State-space Decomposition Model for Video Prediction Considering Long-term Motion Trend
Fei Cui, Jiaojiao Fang, Xiaojiang Wu, Zelong Lai, Mengke Yang, Menghan Jia, Guizhong Liu
TL;DR
The paper tackles stochastic video prediction under non-stationary dynamics by proposing a state-space decomposition that separately models stochastic motion and deterministic appearance. A global long-term motion trend $z_1$, inferred from the full conditional sequence via a temporal transformer, guides local dynamics in the motion branch, while appearance evolves deterministically through a ViT-based encoder with a learnable token. The model employs a Gaussian prior on the initial motion $y_1$ and uses variational inference to learn posteriors for latent variables, achieving an ELBO-based objective that encourages accurate frame reconstruction and faithful latent dynamics. Empirically, the approach attains state-of-the-art or competitive results across several datasets (e.g., SMMNIST, BAIR, KTH, Human3.6M, Cityscapes, KITTI), with enhanced long-horizon coherence and clear disentanglement between motion and appearance, validating the effectiveness of incorporating global dynamics for dynamic scenes.
Abstract
Stochastic video prediction enables the consideration of uncertainty in future motion, thereby providing a better reflection of the dynamic nature of the environment. Stochastic video prediction methods based on image auto-regressive recurrent models need to feed their predictions back into the latent space.

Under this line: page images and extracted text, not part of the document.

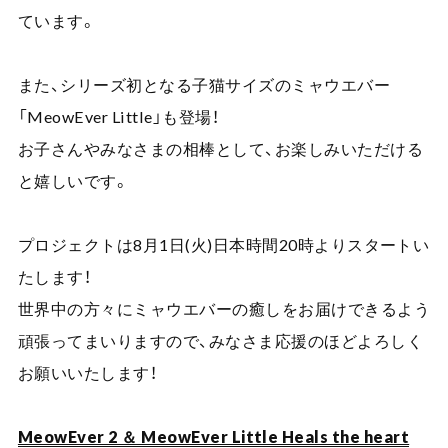
ています。
また、シリーズ初となる子猫サイズのミャウエバー
「MeowEver Little」も登場！
お子さんやみなさまの相棒として、お楽しみいただける
と嬉しいです。
プロジェクトは8月1日(火)日本時間20時よりスタートい
たします！
世界中の方々にミャウエバーの癒しをお届けできるよう
頑張ってまいりますので、みなさま応援のほどよろしく
お願いいたします！
MeowEver 2 ＆ MeowEver Little Heals the heart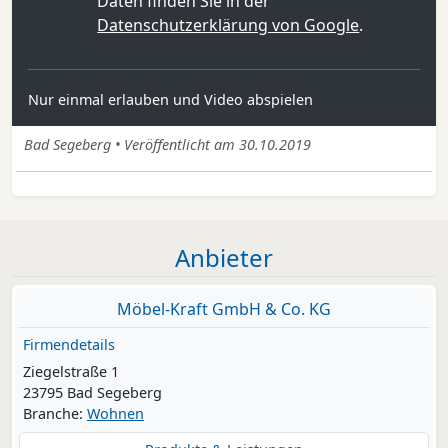
Daten finden Sie in der
Datenschutzerklärung von Google
.
Nur einmal erlauben und Video abspielen
Bad Segeberg • Veröffentlicht am 30.10.2019
Anbieter
Möbel-Kraft GmbH & Co. KG
Firmendetails
Ziegelstraße 1
23795 Bad Segeberg
Branche:
Wohnen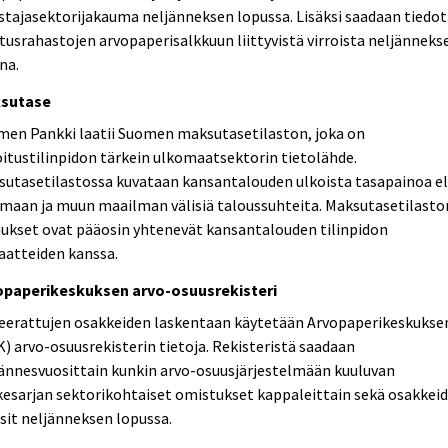
tajasektorijakauma neljänneksen lopussa. Lisäksi saadaan tiedot
itusrahastojen arvopaperisalkkuun liittyvistä virroista neljänneks
na.
sutase
men Pankki laatii Suomen maksutasetilaston, joka on
itustilinpidon tärkein ulkomaatsektorin tietolähde.
utasetilastossa kuvataan kansantalouden ulkoista tasapainoa el
maan ja muun maailman välisiä taloussuhteita. Maksutasetilasto
aukset ovat pääosin yhtenevät kansantalouden tilinpidon
aatteiden kanssa.
opaperikeskuksen arvo-osuusrekisteri
eerattujen osakkeiden laskentaan käytetään Arvopaperikeskukse
) arvo-osuusrekisterin tietoja. Rekisteristä saadaan
ännesvuosittain kunkin arvo-osuusjärjestelmään kuuluvan
esarjan sektorikohtaiset omistukset kappaleittain sekä osakkei
sit neljänneksen lopussa.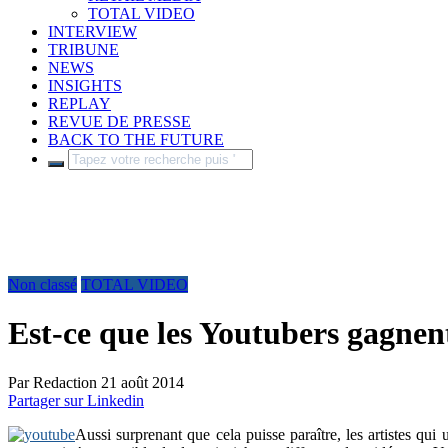
TOTAL VIDEO
INTERVIEW
TRIBUNE
NEWS
INSIGHTS
REPLAY
REVUE DE PRESSE
BACK TO THE FUTURE
Non classé
TOTAL VIDEO
Est-ce que les Youtubers gagnen
Par
Redaction
21 août 2014
Partager sur Linkedin
Aussi surprenant que cela puisse paraître, les artistes qui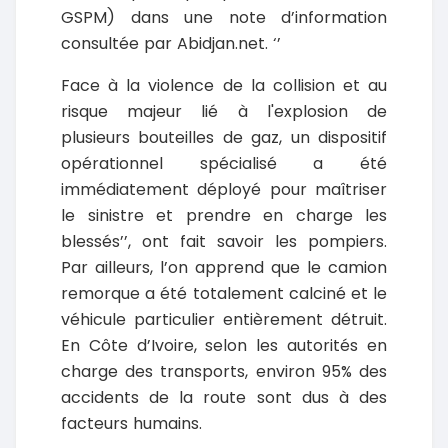
GSPM) dans une note d’information
consultée par Abidjan.net. ‘’
Face à la violence de la collision et au
risque majeur lié à l'explosion de
plusieurs bouteilles de gaz, un dispositif
opérationnel spécialisé a été
immédiatement déployé pour maîtriser
le sinistre et prendre en charge les
blessés’’, ont fait savoir les pompiers.
Par ailleurs, l’on apprend que le camion
remorque a été totalement calciné et le
véhicule particulier entièrement détruit.
En Côte d’Ivoire, selon les autorités en
charge des transports, environ 95% des
accidents de la route sont dus à des
facteurs humains.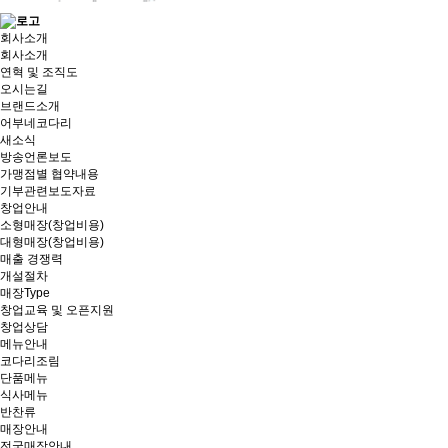
회사소개
회사소개
연혁 및 조직도
오시는길
브랜드소개
어부네코다리
새소식
방송언론보도
가맹점별 협약내용
기부관련보도자료
창업안내
소형매장(창업비용)
대형매장(창업비용)
매출 경쟁력
개설절차
매장Type
창업교육 및 오픈지원
창업상담
메뉴안내
코다리조림
단품메뉴
식사메뉴
반찬류
매장안내
전국매장안내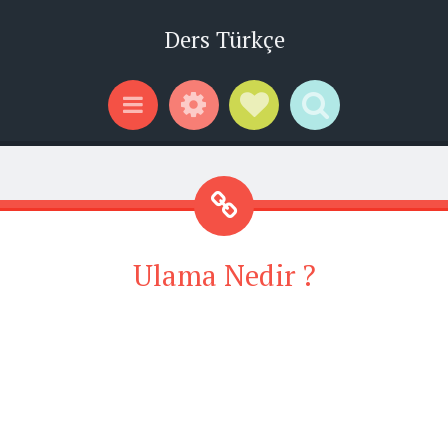
Ders Türkçe
Widgets
Social Links
Search
Menu
Ulama Nedir ?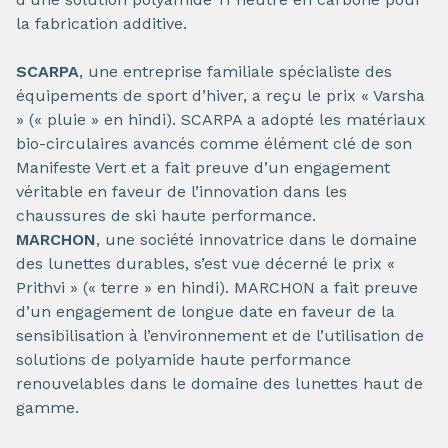
la fabrication additive.
SCARPA
, une entreprise familiale spécialiste des
équipements de sport d’hiver, a reçu le prix « Varsha
» (« pluie » en hindi). SCARPA a adopté les matériaux
bio-circulaires avancés comme élément clé de son
Manifeste Vert et a fait preuve d’un engagement
véritable en faveur de l’innovation dans les
chaussures de ski haute performance.
MARCHON
, une société innovatrice dans le domaine
des lunettes durables, s’est vue décerné le prix «
Prithvi » (« terre » en hindi). MARCHON a fait preuve
d’un engagement de longue date en faveur de la
sensibilisation à l’environnement et de l’utilisation de
solutions de polyamide haute performance
renouvelables dans le domaine des lunettes haut de
gamme.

Conversely, the state-space models, which decouple frame synthesis and temporal prediction, proves to be more efficient. However, inferring long-term temporal information about motion and generalizing to dynamic scenarios under non-stationary assumptions remains an unresolved challenge. In this paper, we propose a state-space decomposition stochastic video prediction model that decomposes the overall video frame generation into deterministic appearance prediction and stochastic motion prediction. Through adaptive decomposition, the model's generalization capability to dynamic scenarios is enhanced. In the context of motion prediction, obtaining a prior on the long-term trend of future motion is crucial. Thus, in the stochastic motion prediction branch, we infer the long-term motion trend from conditional frames to guide the generation of future frames that exhibit high consistency with the conditional frames. Experimental results demonstrate that our model outperforms baselines on multiple datasets.